Inès de la Fressange Brings Parisian Chic to Uniqlo

What do you get when you combine your quintessential French fashion icon with “Japan’s answer to Gap?" Basically, the moment we’ve all been waiting for. The current collaborator for luxury shoe designer Roger Vivier and former muse of Karl Lagerfeld Inès de la Fressange has taken her elegant French charm to Uniqlo, master of stylized basics.

Made in collaboration with creative director Naoki Takizawa and featuring masculine shirts, subtle prints, and of course, color, her line presents affordable pieces with expensive European flair, taking on high fashion from the lens of street-style. She tells The Telegraph:

Naoki went through my wardrobe and he was expecting to see beautiful long dresses and Chanel and he pulled out old tweed jackets. It's not good to have too many things. I've had everything in my life — all the crocodile bags I could want. After a while, you realise you don't need a lot, you just need the good things.

Uniqlo noticed her attraction to quality and timelessness in her best-selling style guide, Parisian Chic. Tadashi Yanai, founder and president of Fast Retailing, which owns Uniqlo, read that she was a customer and pursued her Parisian expertise.

From fitted khakis and France-frolicking approved shirt-dresses to cuffed sleeves, cropped pants, and collared V-necks galore, the collection bears resemblance to Gap’s recent “Lived In” campaign. This makes sense considering Yanai is said to have intensely studied Gap as a basis for the Uniqlo business model. According to De la Fressange:

There was a confusion in the 1980s and 90s that expensive is best. Quality, creativity, savoir faire, all that is important. It's not the brand, it's the creativity, the idea. And also the clothes. They are not art, they are to be worn. And not only by models.

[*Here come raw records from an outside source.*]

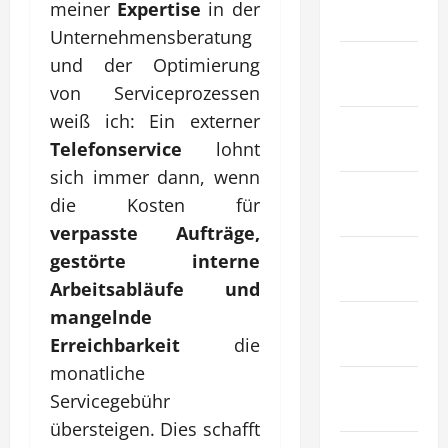
meiner
Expertise
in der
Tiere
Unternehmensberatung
Immobilien
und der Optimierung
& Bauwesen
von Serviceprozessen
weiß ich: Ein externer
Industrie &
Telefonservice
lohnt
Herstellung
sich immer dann, wenn
Internet
die Kosten für
Marketing
verpasste Aufträge,
Kunst &
gestörte interne
Unterhaltung
Arbeitsabläufe und
mangelnde
Mode &
Erreichbarkeit
die
Einkaufen
monatliche
Recht &
Servicegebühr
Gesetz
übersteigen. Dies schafft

All my friends are too tall, too tiny, too fat, too round, and they are nice looking — but they are not models. And I think this is interesting, to make everybody beautiful, because models, they can put on any old white T-shirt and look gorgeous.

De la Fressange, focused on accessibility, seems to view fashion in a different way than many of the creative professionals that inhabit the industry. Uniqlo has ambitious goals to become the leader in retail worldwide. With the understanding for the chic factor found in comfort — and for the ubiquitous desire to attain French style — this collaboration brings the brand one step closer to fashion domination.